Class FilterExistingRows

  • All Implemented Interfaces:
    LogicalOperator

    public final class FilterExistingRows
    extends AbstractRelationalJoin
    Filters records on the left based on the presence of matching records on the right.

    Row selection is controlled by checking whether the key values on the left can be found in the key fields of any record on the right. Records on the left whose keys match those of at least one record on the right are emitted on the output flow. A secondary flow consisting of those records which did not match is also produced; this output is the complement of the primary output with respect to the left input. In terms of relational algebra, this operator simultaneously performs a left semi-join and left anti-join on the two inputs.

    Depending on the value of AbstractRelationalJoin.getUseHashJoinHint() one of two procedures are used which affects the overall graph behavior.
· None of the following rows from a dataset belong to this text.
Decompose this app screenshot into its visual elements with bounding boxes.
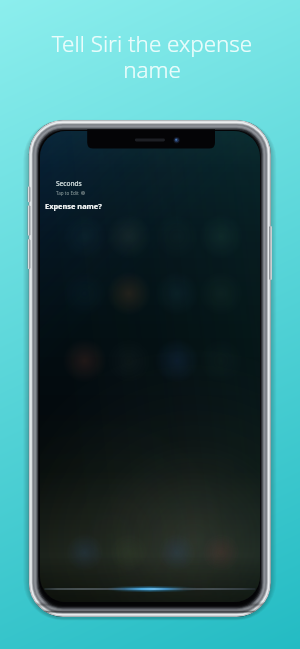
button[interactable]: Seconds (56, 179, 85, 196)
button[interactable]: Expense name? (45, 201, 102, 211)
staticText: Tell Siri the expense name (47, 28, 257, 85)
staticText: Tap to Edit (56, 190, 79, 196)
staticText: Seconds (56, 179, 82, 188)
    1. If hash join hint is false, input data will be sorted and hash partitioned by the specified keys (if not already sorted according to upstream metadata). Once sorted and partitioned, data is is them combined in a streaming fashion. Note that in the case that a join condition is specified, this will require buffering on the right-hand-side, increasing memory requirements if the right has a large number records with duplicate keys.
    2. If hash join hint is true, a full copy of the data from the right will be distributed to the cluster and loaded into memory within each node in the cluster. The left side will not be sorted or partitioned. Thus, the right side should always be small.
    • Constructor Detail

      • FilterExistingRows

        public FilterExistingRows()
        Default constructor. Prior to graph compilation, the following property must be set:
      • FilterExistingRows

        public FilterExistingRows​(JoinKey[] joinKeys)
        Performs a filter with the given set of join keys
        Parameters:
        joinKeys - the join keys
      • FilterExistingRows

        public FilterExistingRows​(List<JoinKey> joinKeys)
        Performs a filter with the given set of join keys
        Parameters:
        joinKeys - the join keys